The reduction in rainfall has also forced livestock production to abandon increasingly dry areas with low pasture vigor, moving toward regions with higher rainfall and better soil recovery potential. Between 2000 and 2023, this shift led to both the migration of activity to new frontiers, such as wetter parts of the Cerrado and Amazon, and the conversion of degraded pastures to other uses, mainly agriculture. This was documented in research by Paulo Barreto, from Imazon, for the Amazônia 2030 project. This movement reflects a passive desire for better climatic conditions in a reality where little is done to achieve them — postponing action until a future we no longer have. If drought has become a trend — almost a new normal — the data shows that the country’s cattle industry enters this phase with known vulnerabilities. Cattle ranching occupies 64% of all agricultural land but accounts for only 17% of the gross production value. Moreover, 64% of pastures are of low or intermediate quality. Today, deforestation is part of cattle ranching’s modus operandi. For every hectare of pasture restored, another hectare of forest is cut down. Only 0.2% of degraded pastures have actually been recovered. “In short: the new climatic normal demands efficiency — restoring pastures, linking credit to productivity goals, and ending deforestation are not ‘green options,’ but requirements for food and energy security,” says Barreto. “What if rural credit required productive and environmental performance?”

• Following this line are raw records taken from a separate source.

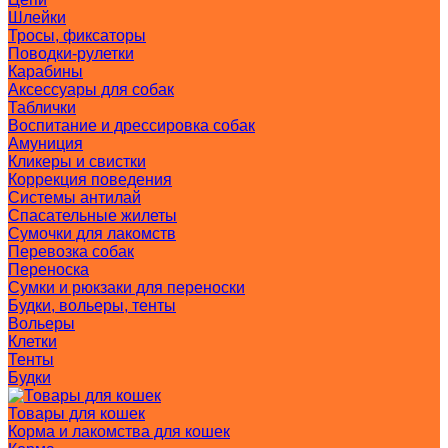
Шлейки
Тросы, фиксаторы
Поводки-рулетки
Карабины
Аксессуары для собак
Таблички
Воспитание и дрессировка собак
Амуниция
Кликеры и свистки
Коррекция поведения
Системы антилай
Спасательные жилеты
Сумочки для лакомств
Перевозка собак
Переноска
Сумки и рюкзаки для переноски
Будки, вольеры, тенты
Вольеры
Клетки
Тенты
Будки
Товары для кошек
Корма и лакомства для кошек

A 2023 report from Embrapa, coordinated by Celso Moretti, also indicated that extreme climate events, especially prolonged droughts, have already caused annual losses of up to R$50 billion to agribusiness. Another study by the National Institute for Space Research (INPE), led by Alberto Setzer, indicates that the loss of humidity caused by Amazon deforestation is already undermining the climatic predictability needed for successful crops across much of the Midwest and Southeast. In cities, the crisis manifests in rationing, higher water bills, and conflicts over water use. Brazil is learning the hard way that water does not spring from the ground — it comes from the forest.

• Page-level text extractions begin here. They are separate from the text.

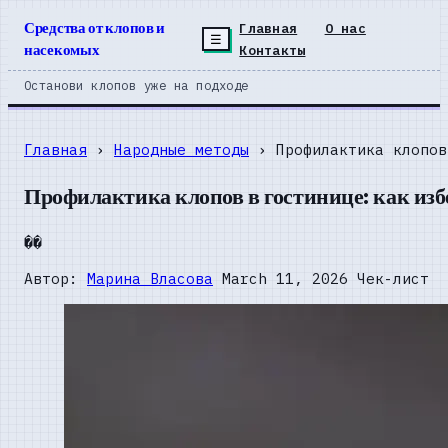
Средства от клопов и
Главная
О нас
☰
насекомых
Контакты
Останови клопов уже на подходе
Главная
›
Народные методы
› Профилактика клопов
Профилактика клопов в гостинице: как из
��
Автор:
Марина Власова
March 11, 2026
Чек-лист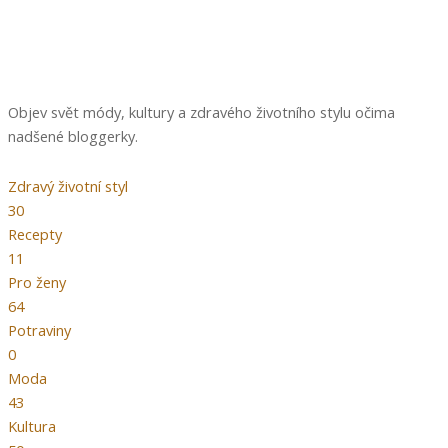
Objev svět módy, kultury a zdravého životního stylu očima
nadšené bloggerky.
Zdravý životní styl
30
Recepty
11
Pro ženy
64
Potraviny
0
Moda
43
Kultura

The good news is that there is still time to act — but only if there is clarity. And clarity requires information. The rise in searches for “drought” is a warning that society is feeling the symptoms. What is missing now is understanding the disease. Connecting the dots between climate, forests, and water supply is not an intellectual exercise — it is a matter of survival.

The forest is not just biodiversity: it is rain infrastructure.

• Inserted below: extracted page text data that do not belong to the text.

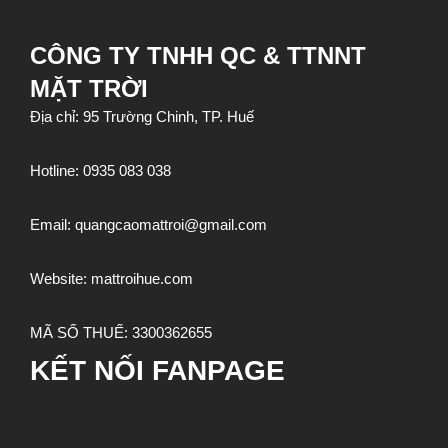
CÔNG TY TNHH QC & TTNNT
MẶT TRỜI
Địa chỉ: 95 Trường Chinh, TP. Huế
Hotline:
0935 083 038
Email:
quangcaomattroi@gmail.com
Website:
mattroihue.com
MÃ SỐ THUẾ:
3300362655
KẾT NỐI FANPAGE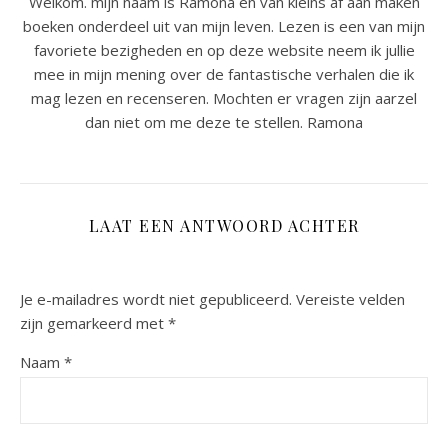
Welkom. mijn naam is Ramona en van kleins af aan maken
boeken onderdeel uit van mijn leven. Lezen is een van mijn
favoriete bezigheden en op deze website neem ik jullie
mee in mijn mening over de fantastische verhalen die ik
mag lezen en recenseren. Mochten er vragen zijn aarzel
dan niet om me deze te stellen. Ramona
LAAT EEN ANTWOORD ACHTER
Je e-mailadres wordt niet gepubliceerd.
Vereiste velden
zijn gemarkeerd met
*
Naam
*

I really dislike being apocalyptic. I have spent decades trying to make the case through strong warnings, even when based on scientific consensus reports like those from the IPCC, the UN climate panel. But sometimes it is impossible to avoid facing the risks head-on. So here it is.

The only reason the Amazon is not a desert today — a true desert like the Sahara, not a savanna or scrubland — is the forest itself. It works as a climate regulation system that retains humidity, recycles water through evapotranspiration, and feeds the so-called flying rivers that keep the rainfall cycle going. Researchers point out that the Amazon region lies roughly at the same latitude as the Sahara Desert, on the other side of the Atlantic. The difference is that, while the Sahara has almost no vegetation cover, the Amazon sustains a dense forest that creates its own climate. Studies like those by Antônio Nobre, from INPE, show that the forest produces humid atmospheres that prevent the establishment of a desert system. Deforesting the Amazon, therefore, risks breaking this balance and accelerating large-scale desertification. Preserving and restoring native vegetation is more than environmental policy — it is a water, economic, and food security measure. Until this is understood, the word “drought” will remain on the rise. And water, in decline.

 

*English version adapted from the original article also from Alexandre Mansur published in his column at Um Só Planeta.